Your goal – When you return the entries, keep every word and mark exactly as it is.

--- Dataset entries ---

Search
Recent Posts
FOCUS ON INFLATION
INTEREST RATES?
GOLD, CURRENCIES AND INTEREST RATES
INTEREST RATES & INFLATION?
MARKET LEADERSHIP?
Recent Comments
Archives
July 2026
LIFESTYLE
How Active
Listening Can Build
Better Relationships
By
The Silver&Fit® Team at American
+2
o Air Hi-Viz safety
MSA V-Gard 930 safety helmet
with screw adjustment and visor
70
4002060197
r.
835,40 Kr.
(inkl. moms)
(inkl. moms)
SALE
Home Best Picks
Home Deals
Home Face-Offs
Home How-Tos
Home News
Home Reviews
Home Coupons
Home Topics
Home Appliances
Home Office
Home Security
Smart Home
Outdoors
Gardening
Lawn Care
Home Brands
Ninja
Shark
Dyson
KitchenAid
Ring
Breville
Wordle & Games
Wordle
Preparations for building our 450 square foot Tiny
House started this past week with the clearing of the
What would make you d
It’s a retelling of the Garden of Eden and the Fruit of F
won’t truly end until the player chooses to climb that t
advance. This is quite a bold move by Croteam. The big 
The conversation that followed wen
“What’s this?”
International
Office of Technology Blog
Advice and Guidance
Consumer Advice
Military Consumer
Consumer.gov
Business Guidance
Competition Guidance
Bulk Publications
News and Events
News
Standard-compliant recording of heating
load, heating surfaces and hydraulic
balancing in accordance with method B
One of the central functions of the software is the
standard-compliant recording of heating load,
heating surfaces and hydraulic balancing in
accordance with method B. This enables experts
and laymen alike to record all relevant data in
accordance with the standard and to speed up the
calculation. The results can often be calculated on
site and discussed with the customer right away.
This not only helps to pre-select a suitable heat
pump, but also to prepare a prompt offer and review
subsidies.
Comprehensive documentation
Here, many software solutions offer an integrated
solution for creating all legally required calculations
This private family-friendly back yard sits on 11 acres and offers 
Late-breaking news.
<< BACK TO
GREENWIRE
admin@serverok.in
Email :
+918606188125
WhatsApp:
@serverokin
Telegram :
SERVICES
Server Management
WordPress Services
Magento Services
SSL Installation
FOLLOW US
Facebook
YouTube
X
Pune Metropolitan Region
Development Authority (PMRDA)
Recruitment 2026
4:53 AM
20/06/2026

---

Problem solution –
Search
Recent Posts
FOCUS ON INFLATION
INTEREST RATES?
GOLD, CURRENCIES AND INTEREST RATES
INTEREST RATES & INFLATION?
MARKET LEADERSHIP?
Recent Comments
Archives
July 2026
LIFESTYLE
How Active
Listening Can Build
Better Relationships
By
The Silver&Fit® Team at American
+2
o Air Hi-Viz safety
MSA V-Gard 930 safety helmet
with screw adjustment and visor
70
4002060197
r.
835,40 Kr.
(inkl. moms)
(inkl. moms)
SALE
Home Best Picks
Home Deals
Home Face-Offs
Home How-Tos
Home News
Home Reviews
Home Coupons
Home Topics
Home Appliances
Home Office
Home Security
Smart Home
Outdoors
Gardening
Lawn Care
Home Brands
Ninja
Shark
Dyson
KitchenAid
Ring
Breville
Wordle & Games
Wordle
Preparations for building our 450 square foot Tiny
House started this past week with the clearing of the
What would make you d
It’s a retelling of the Garden of Eden and the Fruit of F
won’t truly end until the player chooses to climb that t
advance. This is quite a bold move by Croteam. The big 
The conversation that followed wen
“What’s this?”
International
Office of Technology Blog
Advice and Guidance
Consumer Advice
Military Consumer
Consumer.gov
Business Guidance
Competition Guidance
Bulk Publications
News and Events
News
Standard-compliant recording of heating
load, heating surfaces and hydraulic
balancing in accordance with method B
One of the central functions of the software is the
standard-compliant recording of heating load,
heating surfaces and hydraulic balancing in
accordance with method B. This enables experts
and laymen alike to record all relevant data in
accordance with the standard and to speed up the
calculation. The results can often be calculated on
site and discussed with the customer right away.
This not only helps to pre-select a suitable heat
pump, but also to prepare a prompt offer and review
subsidies.
Comprehensive documentation
Here, many software solutions offer an integrated
solution for creating all legally required calculations
This private family-friendly back yard sits on 11 acres and offers 
Late-breaking news.
<< BACK TO
GREENWIRE
admin@serverok.in
Email :
+918606188125
WhatsApp:
@serverokin
Telegram :
SERVICES
Server Management
WordPress Services
Magento Services
SSL Installation
FOLLOW US
Facebook
YouTube
X
Pune Metropolitan Region
Development Authority (PMRDA)
Recruitment 2026
4:53 AM
20/06/2026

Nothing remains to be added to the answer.